When those are sorted, the remaining wires....  Could be only one depending on the age of the trailer, probably two, and possibly three.  Those functions,  brakes, auxillary power (to charge a breakaway battery), and reverse lights.  Being a commercially available harness instead of a hand made one (eveidenced by the molded plug), you MIGHT have extra wires that are unused.  That'll mess up your day.....  But you can't hurt anything...  Power them one at a time with your battery, but put the battery on the trailer.  Attempt to move the trailer.  One wire will lock the brakes.  That is your brake wire.  By the nature of electric brakes, it takes some degree of wheel travel to activate the brakes, so go a couple of feet each way before you give up, so you might want to attach it to a tow vehicle for this.  Just don't plug in the partial harness yet.  

So now, worst case, you've got two wires left.  Two possibilities.  One to charge the battery, and one for the reverse lights.  You could brute force guess at this point, or if you're missing wires (less than seven), process of elimination might tell you what feature is left based on what you have.

Reverse (which you've found if you have that feature, but probabbly not), and battery charge/auxiliary power.  Now you need the meter.  Or a light bulb.  Or the sketchy way, raking a wire lightly and quickly across a connection to see if it acts "shorted".   One of those two wires goes straight to the positive terminal of the breakaway battery.  The remaining one (assuming you probably don't have the feature) is a dead end wire that "could" power reverse lights. 

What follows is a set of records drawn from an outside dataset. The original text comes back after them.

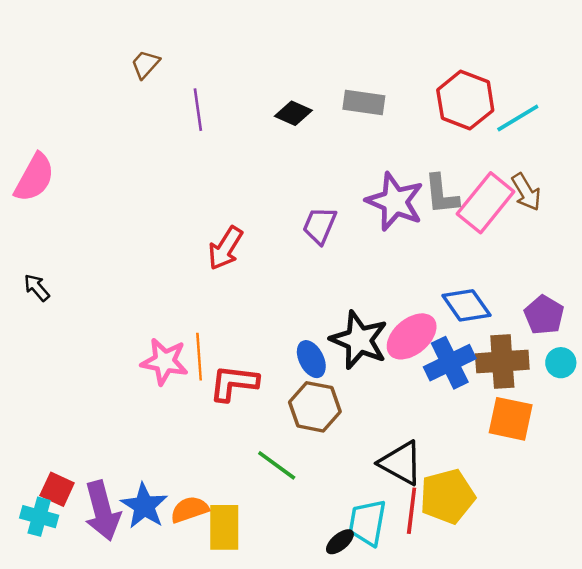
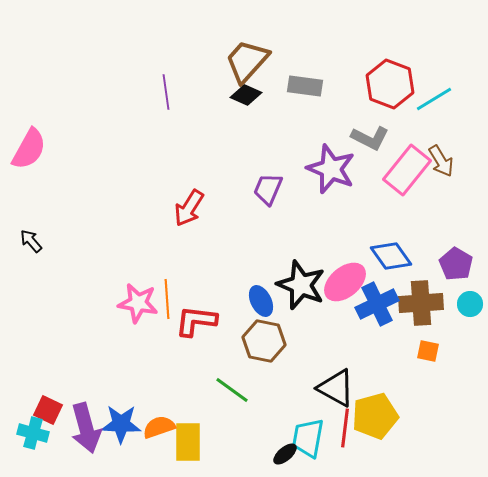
brown trapezoid: (145, 64) -> (247, 61), moved, size x1.8
gray L-shape: (441, 194) -> (370, 138), moved, turned -57
orange square: (511, 419) -> (428, 351), size x0.6
blue star: (144, 506) -> (121, 424), turned -30

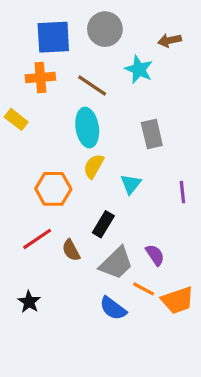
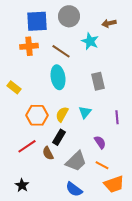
yellow rectangle: (16, 119) -> (14, 87), moved
yellow semicircle: (94, 166) -> (62, 114), moved
black rectangle: (103, 224) -> (59, 137), moved
purple semicircle: (155, 255) -> (100, 142), moved
orange line: (144, 289) -> (102, 165), moved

As with most things in DC electrical systems, the key to make it work is to break it down into pieces.  Working in a systematic way will get you to where you need to be.


----------



## chatter chatter cut cut (Apr 16, 2022)

mmcmdl said:


> Got everything ready and had a terrible thunderstorm . Figured out there is only 5040 different combinations with wiring the plug . How bad could it be ?   Usually I have a 50/50 shot at wiring and see magic smoke appear before my eyes .


find a friend . my buddy spent 3 days trying to wire his . with him up front working switches and turn signals and me with really cheap meter we had it sorted in about 10 min.


----------



## matthewsx (Apr 16, 2022)

mmcmdl said:


> OK , going to head up to Tractor Supply and try to do this . Got to get this trailer road ready once again . Firewood for the campers may take off quickly !


Nice looking rig there


----------



## mmcmdl (May 1, 2022)

2 weeks later . It is wired but not tested .


----------



## Cadillac (May 1, 2022)

Right on schedule


----------